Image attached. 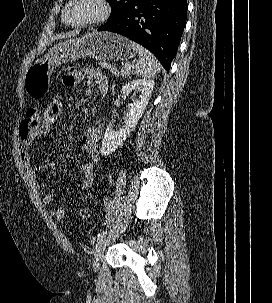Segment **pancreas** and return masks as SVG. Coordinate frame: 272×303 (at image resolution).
<instances>
[{
	"instance_id": "1",
	"label": "pancreas",
	"mask_w": 272,
	"mask_h": 303,
	"mask_svg": "<svg viewBox=\"0 0 272 303\" xmlns=\"http://www.w3.org/2000/svg\"><path fill=\"white\" fill-rule=\"evenodd\" d=\"M113 74H115L116 76L122 75V77H128L131 75V69H125L124 67L122 68L121 71L113 68L112 69Z\"/></svg>"
}]
</instances>
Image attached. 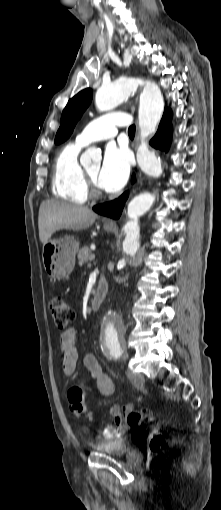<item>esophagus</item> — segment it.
Returning a JSON list of instances; mask_svg holds the SVG:
<instances>
[{
  "instance_id": "esophagus-1",
  "label": "esophagus",
  "mask_w": 221,
  "mask_h": 510,
  "mask_svg": "<svg viewBox=\"0 0 221 510\" xmlns=\"http://www.w3.org/2000/svg\"><path fill=\"white\" fill-rule=\"evenodd\" d=\"M105 223H107V224H109V225H114V226H116V222H115V221H113L112 219H106V220H105Z\"/></svg>"
}]
</instances>
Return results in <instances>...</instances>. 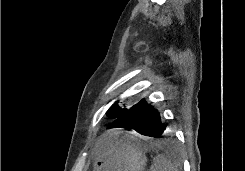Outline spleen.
I'll return each instance as SVG.
<instances>
[{"instance_id": "3e777b00", "label": "spleen", "mask_w": 245, "mask_h": 171, "mask_svg": "<svg viewBox=\"0 0 245 171\" xmlns=\"http://www.w3.org/2000/svg\"><path fill=\"white\" fill-rule=\"evenodd\" d=\"M150 171H178L176 166L165 155H157L153 159Z\"/></svg>"}]
</instances>
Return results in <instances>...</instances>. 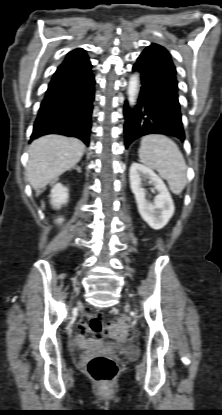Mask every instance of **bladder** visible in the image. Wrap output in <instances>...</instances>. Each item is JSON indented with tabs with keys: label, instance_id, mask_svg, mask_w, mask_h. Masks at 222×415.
Returning a JSON list of instances; mask_svg holds the SVG:
<instances>
[{
	"label": "bladder",
	"instance_id": "obj_1",
	"mask_svg": "<svg viewBox=\"0 0 222 415\" xmlns=\"http://www.w3.org/2000/svg\"><path fill=\"white\" fill-rule=\"evenodd\" d=\"M108 349L115 354L125 355V356H134L136 354V350L134 346H132L128 342L123 343H116L108 346Z\"/></svg>",
	"mask_w": 222,
	"mask_h": 415
}]
</instances>
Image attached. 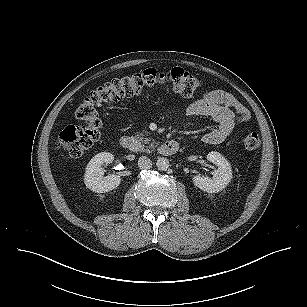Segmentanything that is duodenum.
<instances>
[{
    "label": "duodenum",
    "mask_w": 307,
    "mask_h": 307,
    "mask_svg": "<svg viewBox=\"0 0 307 307\" xmlns=\"http://www.w3.org/2000/svg\"><path fill=\"white\" fill-rule=\"evenodd\" d=\"M120 145L128 151H138L139 147L136 141L130 136H123L120 139ZM179 144L175 140L165 141L159 148V154L162 156H171L177 152Z\"/></svg>",
    "instance_id": "1"
}]
</instances>
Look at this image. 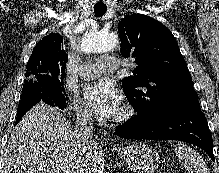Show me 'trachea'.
<instances>
[{
	"label": "trachea",
	"mask_w": 219,
	"mask_h": 173,
	"mask_svg": "<svg viewBox=\"0 0 219 173\" xmlns=\"http://www.w3.org/2000/svg\"><path fill=\"white\" fill-rule=\"evenodd\" d=\"M106 11H107L106 6H102V5H95L94 6V14L97 17L104 15L106 13Z\"/></svg>",
	"instance_id": "1"
}]
</instances>
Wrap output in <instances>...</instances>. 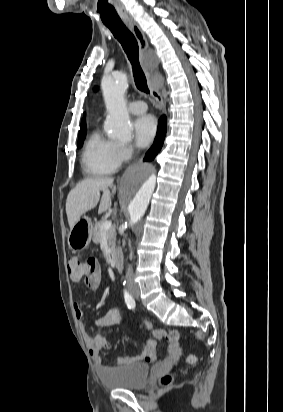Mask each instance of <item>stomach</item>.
I'll use <instances>...</instances> for the list:
<instances>
[{
    "label": "stomach",
    "mask_w": 283,
    "mask_h": 412,
    "mask_svg": "<svg viewBox=\"0 0 283 412\" xmlns=\"http://www.w3.org/2000/svg\"><path fill=\"white\" fill-rule=\"evenodd\" d=\"M93 225L87 218L80 219L68 234V245L72 250L86 248L92 238Z\"/></svg>",
    "instance_id": "obj_1"
}]
</instances>
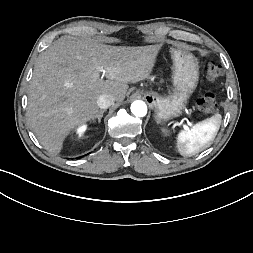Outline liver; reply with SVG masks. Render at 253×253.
<instances>
[{
  "label": "liver",
  "mask_w": 253,
  "mask_h": 253,
  "mask_svg": "<svg viewBox=\"0 0 253 253\" xmlns=\"http://www.w3.org/2000/svg\"><path fill=\"white\" fill-rule=\"evenodd\" d=\"M159 49L160 45L109 46L77 38L51 46L35 65L26 113L44 149L58 154L70 131L97 115L100 95L123 101L128 83L149 77Z\"/></svg>",
  "instance_id": "6515ba94"
}]
</instances>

-.-.-

_Problem_
Which lines run from the one containing "Outline liver; reply" through the last line of the entries above? Output them exactly, both ends included, with no pictures.

_Solution to this problem_
Outline liver; reply with SVG masks. Render at 253×253.
<instances>
[{
  "label": "liver",
  "mask_w": 253,
  "mask_h": 253,
  "mask_svg": "<svg viewBox=\"0 0 253 253\" xmlns=\"http://www.w3.org/2000/svg\"><path fill=\"white\" fill-rule=\"evenodd\" d=\"M159 49L160 45L109 46L77 38L51 46L35 65L26 113L44 149L58 154L70 131L97 115L100 95L123 101L128 83L149 77Z\"/></svg>",
  "instance_id": "6515ba94"
}]
</instances>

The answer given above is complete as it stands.